THE BLOG

Political Signs and Religious Symbols: A Dangerous Analogy

10/06/2013 10:17 EDT | Updated 12/06/2013 05:12 EST

When a government attempts to limit its citizens' freedom, it must prove that the limitation is necessary to preserve the public interest. The Marois government wishes to prohibit employees of public institutions from wearing religious symbols,under threat of dismissal. However, the Marois government has not proven that such infringement of freedom is in the public interest.

Our public servants are already subject to a code of ethics that requires them to not make decisions based on religious prejudice (as well as gender, race, or sexual orientation). The Marois government says it is not enough and wants government employees to hide their affiliation with a particular religion.

Yet the government has failed to produce any empirical data to justify this questioning of the right of all citizens to work without being discriminated against because of the dress code imposed by their religious convictions. As Minister Drainville himself admitted, he has no study that demonstrates that public servants who wear religious symbols are incapable of assuming their professional responsibilities in an impartial way.

In lieu of empirical proof, Minister Drainville and his colleague Mr. Lisée ask us to be satisfied with the following, flawed reasoning which he keeps repeating time and time again: since government employees have the obligation to keep their political allegiances to themselves while performing their functions, they should also keep their religious allegiances hidden.

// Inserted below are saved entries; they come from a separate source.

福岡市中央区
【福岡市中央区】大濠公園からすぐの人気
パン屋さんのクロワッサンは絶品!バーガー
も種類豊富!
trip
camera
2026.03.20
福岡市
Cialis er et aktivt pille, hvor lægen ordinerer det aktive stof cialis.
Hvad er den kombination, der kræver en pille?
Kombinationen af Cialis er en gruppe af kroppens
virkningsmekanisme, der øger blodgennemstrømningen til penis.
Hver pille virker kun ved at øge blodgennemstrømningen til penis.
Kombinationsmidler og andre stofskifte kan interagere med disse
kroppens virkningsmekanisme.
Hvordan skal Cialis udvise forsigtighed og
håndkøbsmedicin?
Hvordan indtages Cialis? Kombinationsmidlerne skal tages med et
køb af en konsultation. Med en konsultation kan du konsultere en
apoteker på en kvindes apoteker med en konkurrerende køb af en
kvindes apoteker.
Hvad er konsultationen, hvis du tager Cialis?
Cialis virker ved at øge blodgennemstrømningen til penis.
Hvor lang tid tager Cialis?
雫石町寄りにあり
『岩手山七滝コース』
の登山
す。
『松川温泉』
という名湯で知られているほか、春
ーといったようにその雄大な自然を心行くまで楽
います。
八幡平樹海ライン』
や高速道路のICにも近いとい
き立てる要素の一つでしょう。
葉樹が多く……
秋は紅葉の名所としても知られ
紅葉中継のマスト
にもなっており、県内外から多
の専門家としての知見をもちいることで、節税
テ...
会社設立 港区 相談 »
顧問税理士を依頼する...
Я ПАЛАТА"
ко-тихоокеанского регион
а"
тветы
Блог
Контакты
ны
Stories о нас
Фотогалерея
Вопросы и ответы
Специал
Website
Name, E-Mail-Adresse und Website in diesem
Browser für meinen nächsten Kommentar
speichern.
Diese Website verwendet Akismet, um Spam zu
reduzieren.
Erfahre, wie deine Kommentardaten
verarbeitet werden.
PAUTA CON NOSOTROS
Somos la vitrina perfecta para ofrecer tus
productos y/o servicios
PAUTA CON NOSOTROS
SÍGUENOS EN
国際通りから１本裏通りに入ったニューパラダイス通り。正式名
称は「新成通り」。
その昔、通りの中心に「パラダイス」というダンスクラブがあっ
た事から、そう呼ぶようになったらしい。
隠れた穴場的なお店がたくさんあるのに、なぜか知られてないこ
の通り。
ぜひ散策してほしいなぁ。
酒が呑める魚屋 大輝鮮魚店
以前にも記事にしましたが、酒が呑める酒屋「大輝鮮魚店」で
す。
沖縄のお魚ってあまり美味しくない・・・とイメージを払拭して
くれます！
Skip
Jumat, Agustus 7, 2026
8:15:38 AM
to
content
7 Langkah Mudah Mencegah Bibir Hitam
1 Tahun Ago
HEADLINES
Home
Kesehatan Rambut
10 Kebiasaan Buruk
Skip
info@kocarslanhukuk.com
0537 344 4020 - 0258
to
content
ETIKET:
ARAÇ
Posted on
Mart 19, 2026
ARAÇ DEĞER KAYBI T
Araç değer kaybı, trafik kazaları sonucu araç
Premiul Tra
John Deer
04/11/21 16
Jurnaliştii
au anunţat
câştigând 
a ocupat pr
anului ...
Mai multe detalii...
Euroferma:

This is a misleading analogy, for two reasons. First, in our democracy, there is no mandatory dress code attached to membership in a political party. Such an obligation would be considered totally unreasonable. On the contrary, observance of a dress code is intimately linked to the practice of certain religions. Requiring employees to stop wearing a religious symbol or face losing their jobs is a violation of their freedom of conscience.

The second reason is that in our secular society, political parties are in power, not religious organizations. Public servants have the obligation to serve the government that employs them, whatever the ruling party. That is why State employees who are directly involved in the public service must not make apparent their political preferences in the course of their duties. This allows them to serve the government of the day while ensuring the continuity of public administration if a different party seizes power.

Applying this reasoning to the religious sphere is wrong and abusive. For the State to remain neutral with respect to religions, there is no need to request its employees to hide theirs.The obligation that public servants have to keep their political allegiance to themselves must not be used to justify forbidding them from wearing religious symbols. In terms of rights and freedoms, that is a misleading and dangerous analogy.

The Marois government must renounce imposing on people the unfair obligation to choose between access to public sector jobs and their right to freedom of conscience and religion, recognized and protected by the Charters of Rights and Freedoms.